## EXERCISE DESCRIPTION
Starting at the line holding "Imaginary Landscapes (315, 490)" and finishing at the line holding "Detaljer [tab] (720, 659)", transcribe the material exactly, keeping both ends but no pictures.

## DATA RECORDS
§

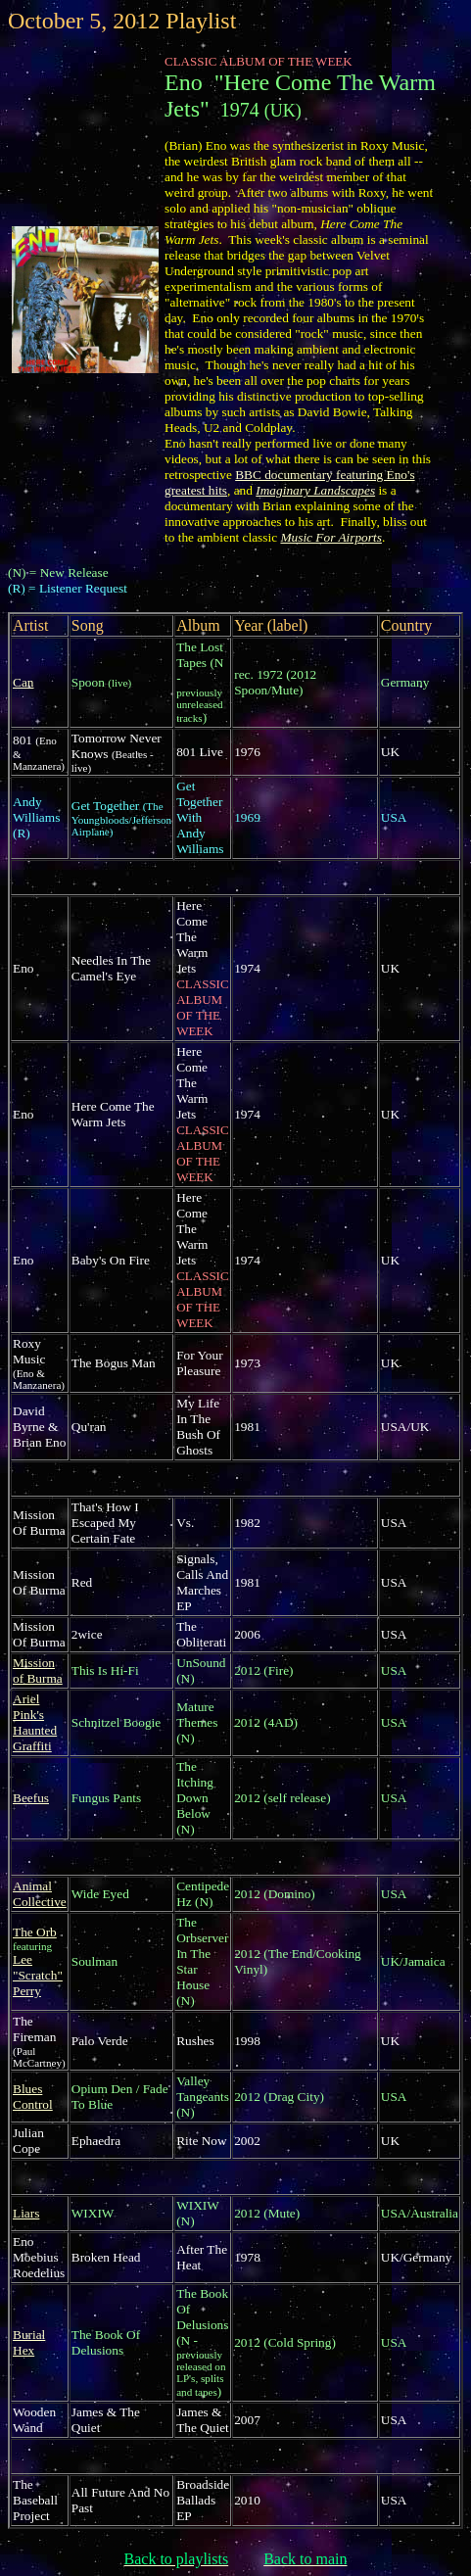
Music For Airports (330, 537)
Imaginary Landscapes (315, 490)
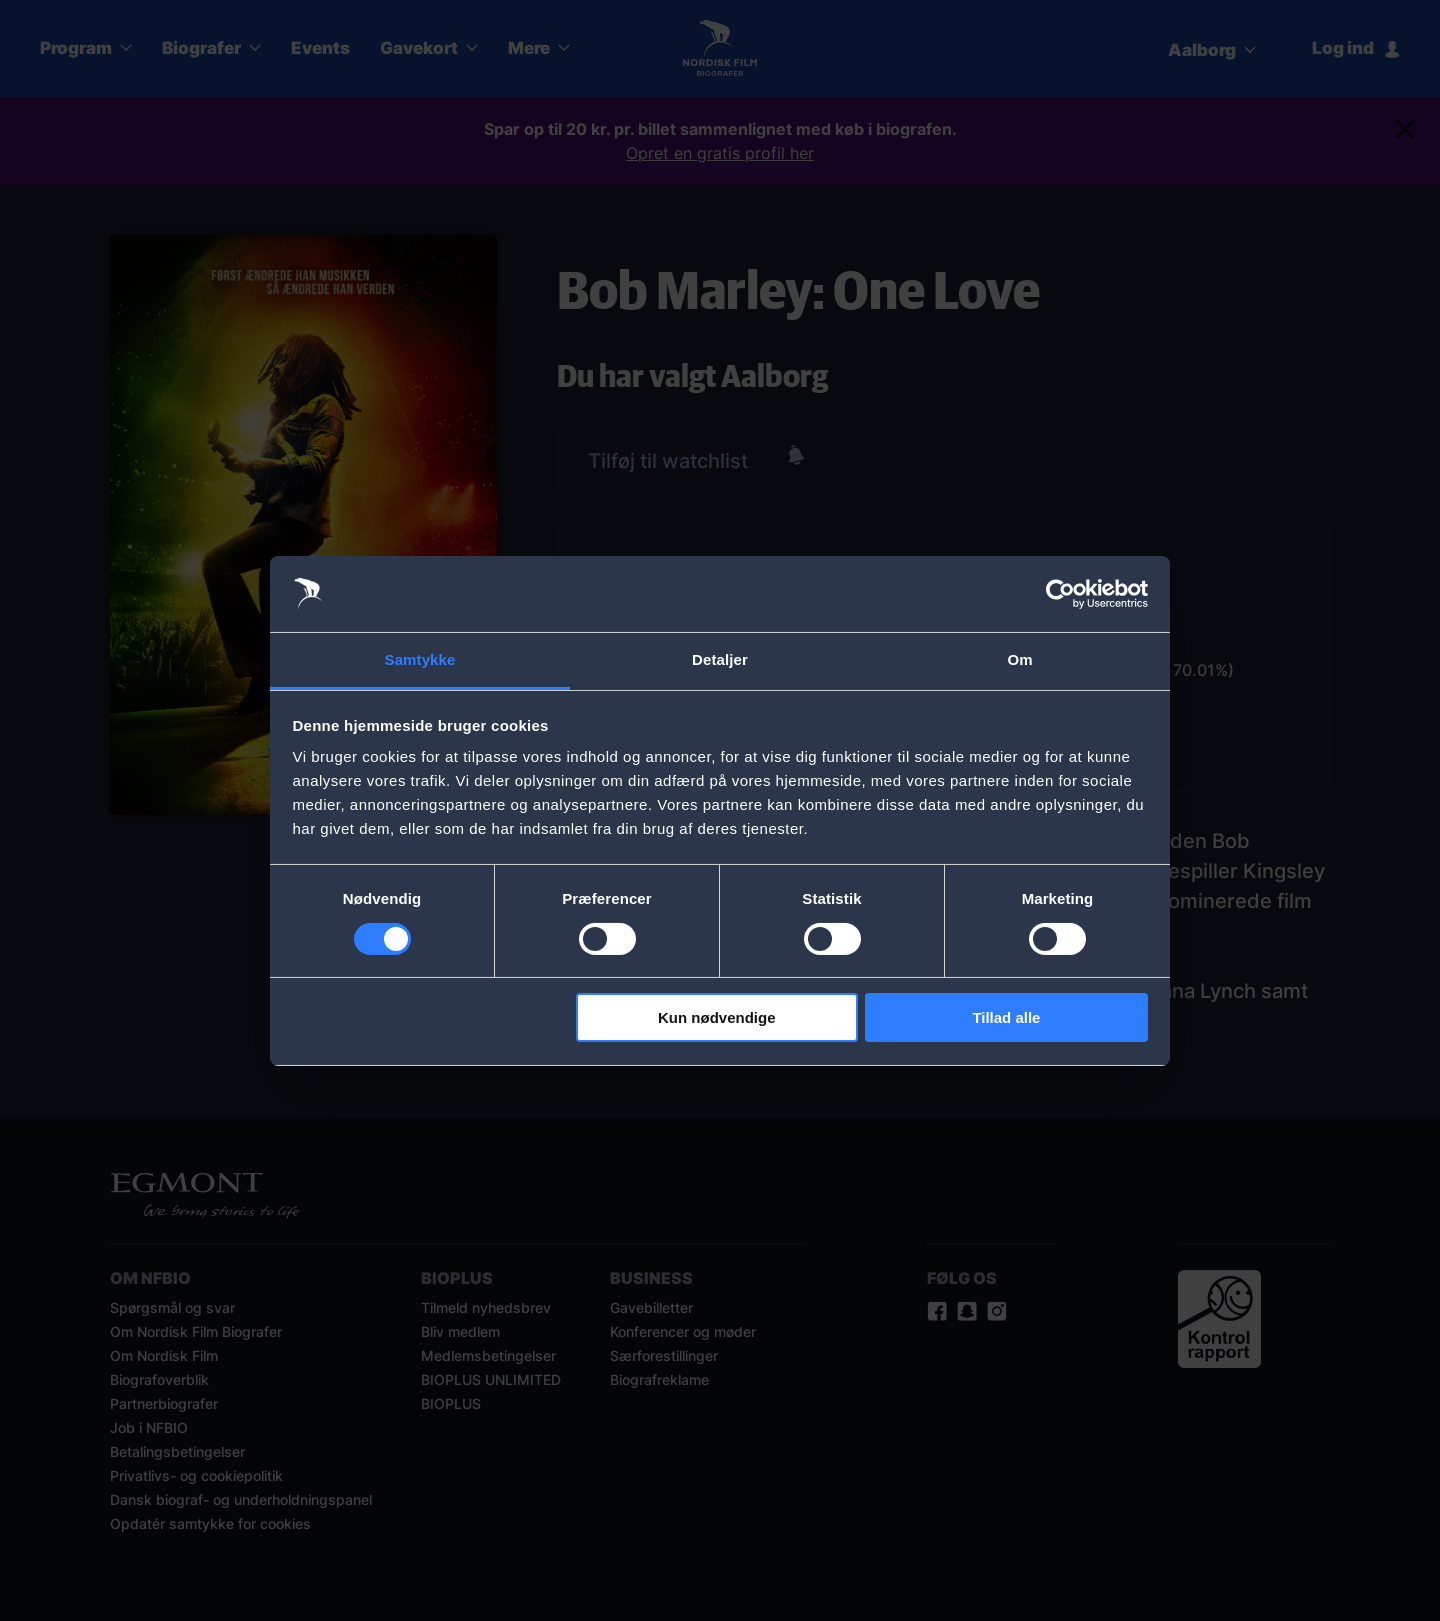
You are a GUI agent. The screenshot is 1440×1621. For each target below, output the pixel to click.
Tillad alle (1006, 1017)
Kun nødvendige (717, 1017)
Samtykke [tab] (420, 659)
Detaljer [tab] (720, 659)
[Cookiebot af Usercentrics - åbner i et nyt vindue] (1060, 594)
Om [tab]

§

## ANSWER BOX
Imaginary Landscapes (315, 490)
You are a GUI agent. The screenshot is 1440×1621. For each target below, output the pixel to click.
Tillad alle (1006, 1017)
Kun nødvendige (717, 1017)
Samtykke [tab] (420, 659)
Detaljer [tab] (720, 659)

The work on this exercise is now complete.